In this issue
PRENATALLY DETECTED LIMB DEFECTS LINKED TO MOTHERS' THROMBOPHILIA
A study by Ordal et al (p. 3083, DOI: 10.1002/ajmg.a.37890) shows increased prevalence of inherited thrombophilia, compared to the general population, in women with a pregnancy affected by congenital limb deficiency defect (LDD).
LDDs can result from acquired causes, single-gene disorders and chromosome abnormalities, or no obvious cause. Meanwhile, some studies have found an association between maternal thrombophilia and congenital LDDs.
The researchers investigated this association through a review of all prenatally identified LDDs at a major tertiary care center in Toronto over a 12-year period. Of 78 cases, 34 were excluded for various reasons, so the researchers reviewed 44 mothers' charts in detail. Fourteen mothers terminated pregnancies, 26 had live births, and three were lost to follow-up.
Of the 29 mothers who were deemed eligible for thrombosis screening, 10 were excluded. Of the 19 who had screening, 19% had thrombophilia. This prevalence is higher than what is found in the general population. Most LDDs were identified during the routine 18- to 20-week anatomy ultrasound, but some were discovered as early as 13 weeks' gestation.
The researchers suggest screening for maternal thrombophilia in all occurrences of pre- or postnatally identified LDDs. Screening could provide an explanation for the LDD and provide valuable information for the mother about her own risk of thrombosis, especially in the context of high-risk situations such as surgery, delivery, or trauma, they write.

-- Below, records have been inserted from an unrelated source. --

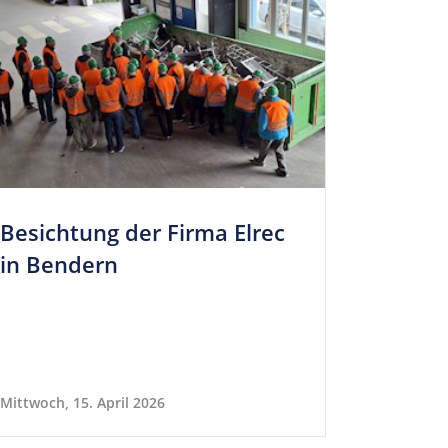
Besich­tung der Firma Elrec
in Bendern
Mittwoch, 15. April 2026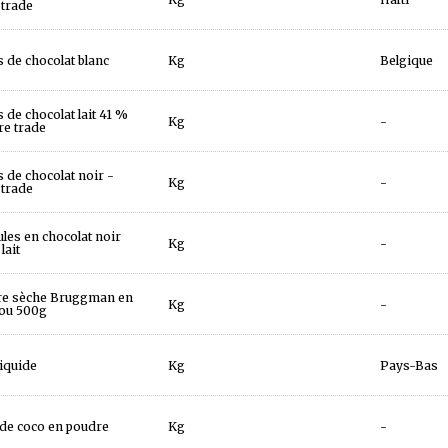
 trade
s de chocolat blanc
Kg
Belgique
s de chocolat lait 41 %
Kg
-
re trade
s de chocolat noir -
Kg
-
 trade
les en chocolat noir
Kg
-
lait
re sèche Bruggman en
Kg
-
ou 500g
liquide
Kg
Pays-Bas
de coco en poudre
Kg
-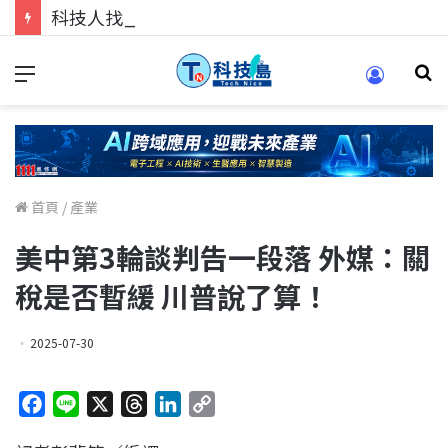
科技人找工作，就到TECH+ 科技專區!
首頁
/
產業
美中第3輪談判告一段落 外媒：關
稅是否暫緩 川普說了算！
2025-07-30
F
L
X
T
L
C
a
i
h
i
o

GENETICS EXAM, TESTING GIVE HIGH DIAGNOSTIC YIELD FOR CONGENITAL HEART DEFECTS
A combined strategy encompassing clinical evaluation and genetic testing that did not include exome sequencing of infants with critical congenital heart defects (CHDs) resulted in genetic diagnoses for 25%, write Ahrens-Nicklas et al (p. 3090, DOI: 10.1002/ajmg.a.37891) in this issue.
CHDs are varied in nature and severity, and about 25% of patients with CHDs require intervention before age 1. Given the heterogeneous etiology of CHDs, the researchers conducted a retrospective chart review of 364 infants with CHDs who were admitted to the cardiac intensive care unit and got a clinical genetics evaluation to clarify whether the evaluation increased diagnostic yield in certain subpopulations.

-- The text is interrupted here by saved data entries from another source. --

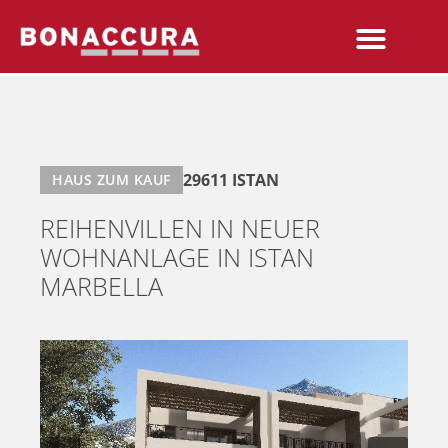
29611 ISTAN
HAUS ZUM KAUF
REIHENVILLEN IN NEUER
WOHNANLAGE IN ISTAN
MARBELLA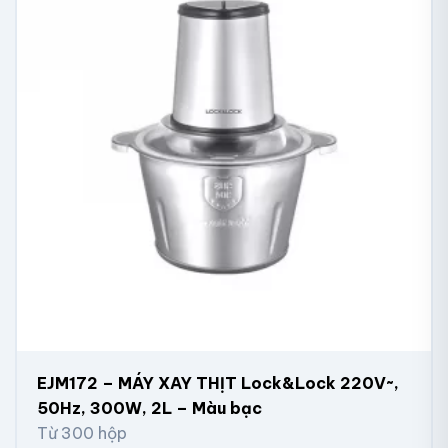
EJM172 – MÁY XAY THỊT Lock&Lock 220V~,
50Hz, 300W, 2L – Màu bạc
Từ 300 hộp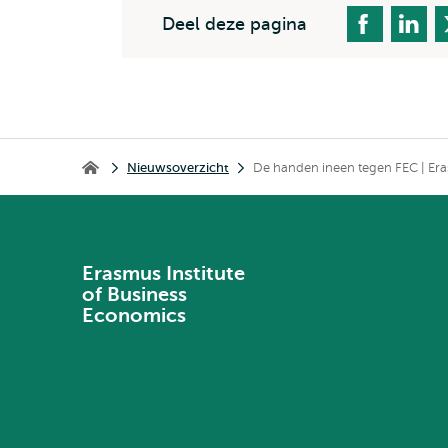
Deel deze pagina
Kruimelpad
Nieuwsoverzicht
De handen ineen tegen FEC | Era
Erasmus Institute of Business Economics
Erasmus Institute
of Business
Economics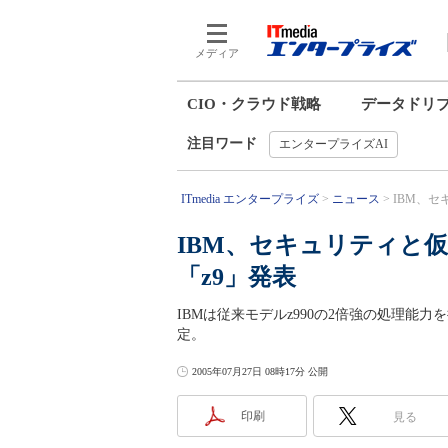
メディア
CIO・クラウド戦略
データドリ
注目ワード
エンタープライズAI
ITmedia エンタープライズ
ニュース
IBM、セ
IBM、セキュリティと
「z9」発表
IBMは従来モデルz990の2倍強の処理能
定。
2005年07月27日 08時17分 公開
印刷
見る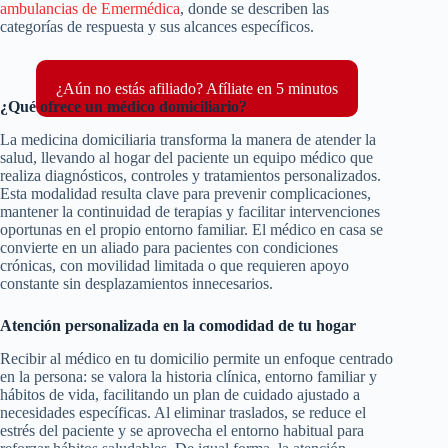
ambulancias de Emermédica
, donde se describen las
categorías de respuesta y sus alcances específicos.
¿Aún no estás afiliado? Afíliate en 5 minutos
¿Qué ofrece un médico domiciliario?
La medicina domiciliaria transforma la manera de atender la
salud, llevando al hogar del paciente un equipo médico que
realiza diagnósticos, controles y tratamientos personalizados.
Esta modalidad resulta clave para prevenir complicaciones,
mantener la continuidad de terapias y facilitar intervenciones
oportunas en el propio entorno familiar. El médico en casa se
convierte en un aliado para pacientes con condiciones
crónicas, con movilidad limitada o que requieren apoyo
constante sin desplazamientos innecesarios.
Atención personalizada en la comodidad de tu hogar
Recibir al médico en tu domicilio permite un enfoque centrado
en la persona: se valora la historia clínica, entorno familiar y
hábitos de vida, facilitando un plan de cuidado ajustado a
necesidades específicas. Al eliminar traslados, se reduce el
estrés del paciente y se aprovecha el entorno habitual para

Among these infants, 9% were diagnosed prenatally, and 16% were diagnosed postnatally. Cardiac lesion subtype greatly influenced the diagnostic yield. Dysmorphic features found in clinical exams were associated with a sevenfold increased likelihood of reaching a diagnosis.

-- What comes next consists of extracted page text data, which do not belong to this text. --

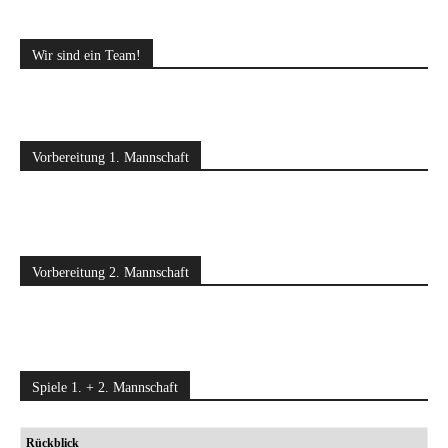
Wir sind ein Team!
Vorbereitung 1. Mannschaft
Vorbereitung 2. Mannschaft
Spiele 1. + 2. Mannschaft
Rückblick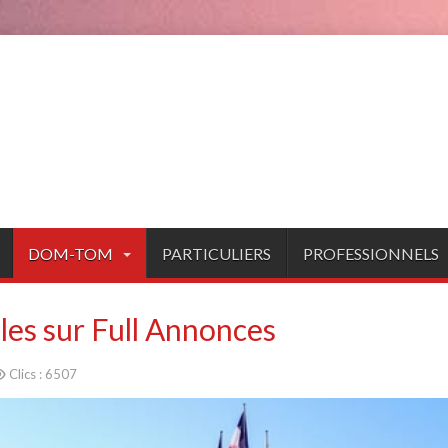
DOM-TOM
PARTICULIERS
PROFESSIONNELS
les sur Full Annonces
Clics : 6507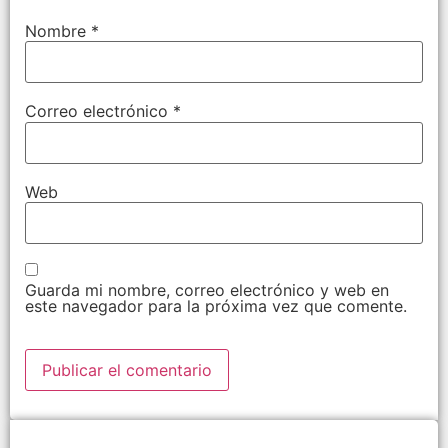
Nombre
*
Correo electrónico
*
Web
Guarda mi nombre, correo electrónico y web en
este navegador para la próxima vez que comente.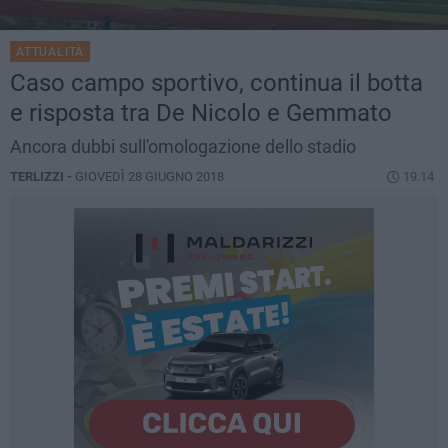
ATTUALITÀ
Caso campo sportivo, continua il botta
e risposta tra De Nicolo e Gemmato
Ancora dubbi sull'omologazione dello stadio
TERLIZZI -
GIOVEDÌ 28 GIUGNO 2018
19.14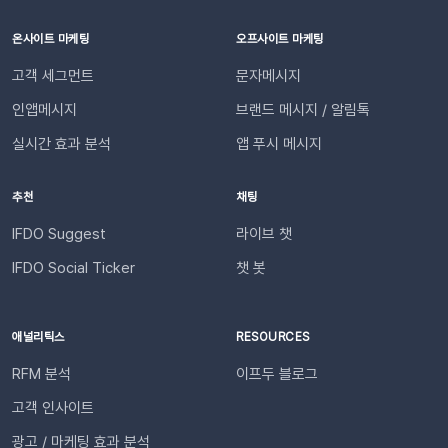
합니다. (Enter 키 누르기) 엔터 후 추가된 URL을 확인한 뒤 [연
신의 요청 처리 상황을 실시간으로 투명하게 확인받습니다. “어
동하기]합니다.💡 사이트별 최대 3개의 슬랙 채널을 연동할 수
디까지 진행되었는지” 매번 문의하지 않아도 되므로, 쇼핑몰에
온사이트 마케팅
오프사이트 마케팅
있습니다. 4단계: 리포트 수신 설정하기[설정 > 기타 > 요약 리포
대한 신뢰 및 만족도가 자연스럽게 높아집니다.이용을 위해 필요
고객 세그먼트
문자메시지
트 수신] 메뉴로 이동합니다. ‘슬랙 수신’ 옵션을 체크하세요. 저
한 조건은 무엇인가요?기능을 원활하게 이용하기 위해 아래 내용
장합니다. 연동이 완료되면 지정한 슬랙 채널로 샘플 데이터가 발
인앱메시지
브랜드 메시지 / 알림톡
을 확인해 주세요. 지원 대상카페24, 아임웹 이용 사이트 필수 조
송됩니다.다음날/다음주/다음달부터 해당 슬랙 채널을 통해 리포
건✅ 이프두 유료 고객✅ 카카오 채널 등록✅ API 연동: 카페24 /
실시간 효과 분석
앱 푸시 메시지
트가 자동 발송됩니다.이프두 PRO 플랜을 이용하고 있다면 지금
아임웹잔여 요금최소 1,000원 이상의 푸시 잔액 필요 💡 보유 잔
바로 슬랙 연동 기능을 이용할 수 있습니다. 슬랙을 통해 팀원들
액이 1,000원 이하로 떨어지기 전에 미리 요금을 충전해 주세요.
추천
채팅
과 쇼핑몰 성과를 빠르게 공유하고, 데이터를 기반으로 효율적인
필요한 경우 푸시 잔여 금액 알림 기능을 설정하고 요금 충전이
의사결정을 내려보세요🚀슬랙 연동 바로 가기
필요한 시점에 알림을 받아보실 수 있습니다. 알림톡 자동 발송
IFDO Suggest
라이브 챗
시작하기이프두 유료 이용자라면 별도의 복잡한 절차 없이 🖱️ 클
IFDO Social Ticker
챗 봇
릭 한 번으로 시작할 수 있습니다. Auto Msg > 푸시 메시지 >
알림톡 > 자동 발송으로 이동하세요. 이용을 원하는 메시지를 활
성화하세요. 즉시 발송이 시작됩니다. 카카오톡을 이용하지 않는
애널리틱스
RESOURCES
고객에게도 안내하고 싶다면 대체문자를 사용해 보세요! 카카오
RFM 분석
이프두 블로그
톡 발송 실패를 대비하는 ‘대체문자’ 기능 알림톡 발송에 실패하
더라도 걱정 마세요! ‘대체문자’ 기능을 활성화하면 알림톡과 동
고객 인사이트
일한 내용이 자동으로 문자로 재발송되어 메시지 전달 성공률을
광고 / 마케팅 효과 분석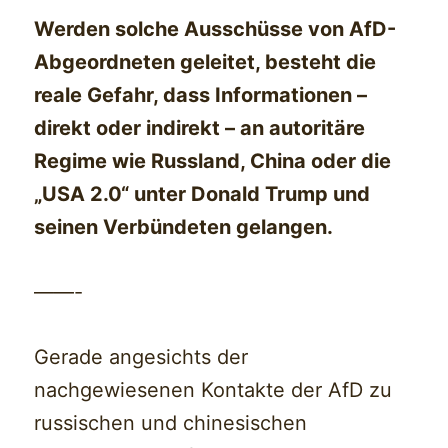
Werden solche Ausschüsse von AfD-
Abgeordneten geleitet, besteht die
reale Gefahr, dass Informationen –
direkt oder indirekt – an autoritäre
Regime wie Russland, China oder die
„USA 2.0“ unter Donald Trump und
seinen Verbündeten gelangen.
——-
Gerade angesichts der
nachgewiesenen Kontakte der AfD zu
russischen und chinesischen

Directed by clinical skill, diagnostic rates varied by testing modality. Diagnostic yield was 23% for karyotype, 17% for targeted gene sequencing, 12% for fluorescent in situ hybridization or multiplex-dependent ligation probe analysis, and 9% for genome-wide microarray. These yields would be much lower with universal rather than clinically directed genetic testing, say the researchers.
SIMILAR BUT DISTINCT DEVELOPMENTAL PHENOTYPES CAUSED BY MUTATIONS IN TWO GENES
EP300 mutations can cause a phenotype that greatly resembles that of Rubinstein-Taybi syndrome (RSTS) due to CREBBP variations, Fergelot et al write in this issue (p. 3067, DOI: 10.1002/ajmg.a.37940).
RSTS is a developmental disorder characterized by typical facial and distal limb abnormalities, intellectual disability, and a vast number of other features. Two genes have previously been shown to cause these features. CREBBP causes 60% of RSTS cases, and EP300 causes 8% to 10% of these cases.

The researchers describe the phenotype and genotype of 52 patients carrying EP300 mutations and intragenic deletions and compared these data to 308 individuals with CREBBP mutations.
Although the phenotype associated with EP300 mutations is similar to that caused by CREBBP variations, EP300-associated facial characteristics are less marked, with the exception of the low-hanging columella. It is as frequent in patients with EP300 mutations as in those with CREBBP variations. Limb defects in patients with EP300 mutations are also less marked in general.
All levels of cognitive problems were observed among patients with each mutation, but generally individuals with EP300 variation had higher levels of cognitive function. The researchers found no correlation between either the nature or the site of EP300 mutations and the phenotype.
Being pregnant with a child with an EP300mutation is at present the highest known risk factor for developing preeclampsia, the researchers note, and they urge more research into the relationship between the two.